Last night at a parents’ open house, I was exposed to the work of Ken Robinson for the first time.
Robinson is attempting to lead the charge to entirely reconceptualize what we’re doing in education. The current model has as its impetus the preparing of people to serve an industrialized world, and it has as its goal the production of university professors.
But how do we prepare people to join in a different world, a different economy, and to capitalize on other sorts of gifts that are not professorial in nature?
Here is a nice, animated intro to the sorts of things he’s pushing us to consider:
He also gave a 2006 talk at TED that has become rather legendary:
These talks resonated with me for a couple of reasons.

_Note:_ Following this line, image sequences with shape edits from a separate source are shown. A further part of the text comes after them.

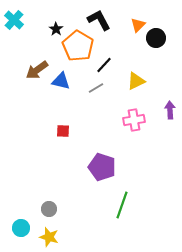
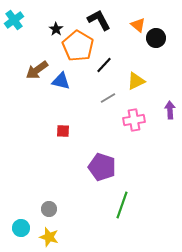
cyan cross: rotated 12 degrees clockwise
orange triangle: rotated 35 degrees counterclockwise
gray line: moved 12 px right, 10 px down
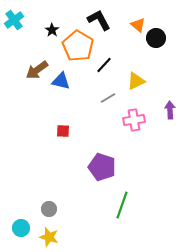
black star: moved 4 px left, 1 px down
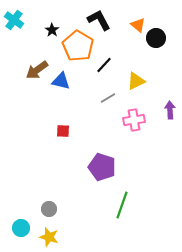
cyan cross: rotated 18 degrees counterclockwise
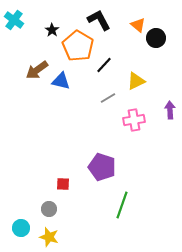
red square: moved 53 px down
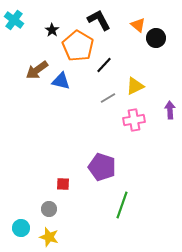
yellow triangle: moved 1 px left, 5 px down
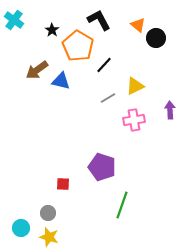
gray circle: moved 1 px left, 4 px down
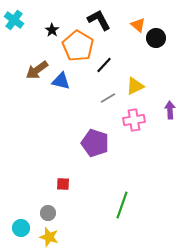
purple pentagon: moved 7 px left, 24 px up
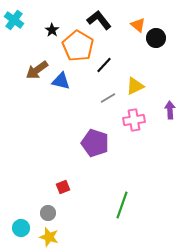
black L-shape: rotated 10 degrees counterclockwise
red square: moved 3 px down; rotated 24 degrees counterclockwise
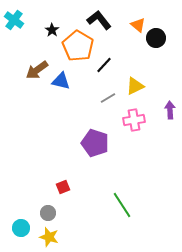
green line: rotated 52 degrees counterclockwise
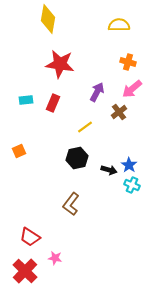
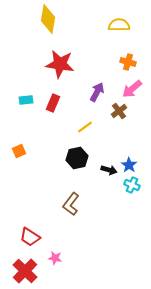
brown cross: moved 1 px up
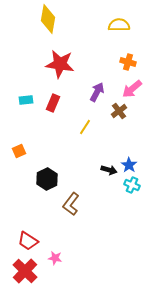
yellow line: rotated 21 degrees counterclockwise
black hexagon: moved 30 px left, 21 px down; rotated 15 degrees counterclockwise
red trapezoid: moved 2 px left, 4 px down
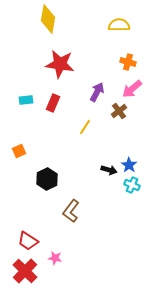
brown L-shape: moved 7 px down
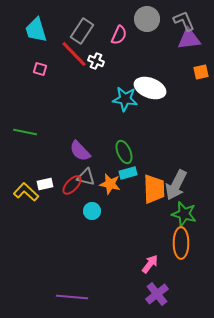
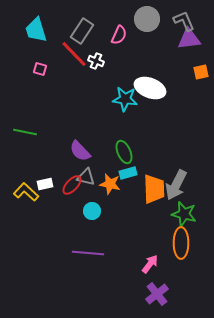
purple line: moved 16 px right, 44 px up
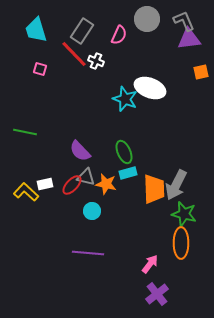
cyan star: rotated 15 degrees clockwise
orange star: moved 4 px left
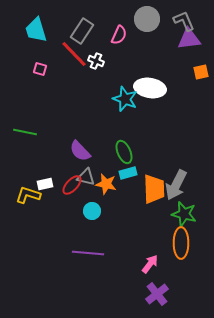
white ellipse: rotated 12 degrees counterclockwise
yellow L-shape: moved 2 px right, 3 px down; rotated 25 degrees counterclockwise
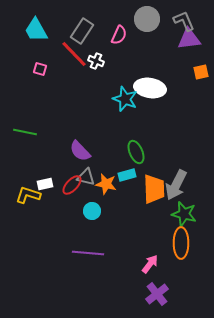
cyan trapezoid: rotated 12 degrees counterclockwise
green ellipse: moved 12 px right
cyan rectangle: moved 1 px left, 2 px down
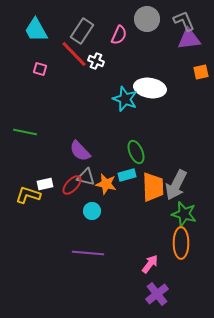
orange trapezoid: moved 1 px left, 2 px up
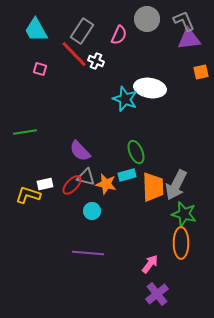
green line: rotated 20 degrees counterclockwise
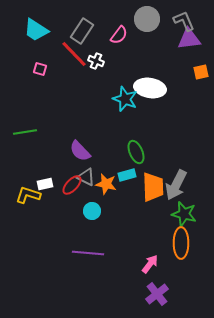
cyan trapezoid: rotated 28 degrees counterclockwise
pink semicircle: rotated 12 degrees clockwise
gray triangle: rotated 12 degrees clockwise
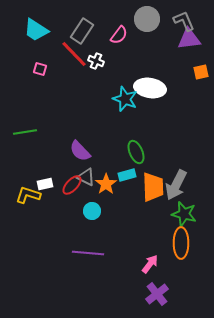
orange star: rotated 25 degrees clockwise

One chord they struck is associated with the persistent nagging feeling I have that seminary is a really weird way to prepare people for pastoral ministry. This has long seemed to me predicated on an idea of “preparedness for ministry” that is strangely university-like in its understanding of education, and perhaps too much a child of the enlightenment in its anticipation that the educated mind will produce an enlightened actor.
The other reason I listened with interest is that Fuller is in the middle of an MDiv curriculum review. Here we are wrestling, in the narrower context of theological education, not only with the particular questions of what sorts of classes we want to teach, but also with the larger concerns of how to fit our product into the 21-century world.
What does it mean to be a school that does not exist for the perpetuation of school, but some other purpose outside itself–in our case, women and men equipped for the manifold (and boy do we ever mean “manifold” these days!) ministries of Christ and his church?
What do you think? [How] Does Seminary education need to change to take better account of not only the changing world but also who we are as people?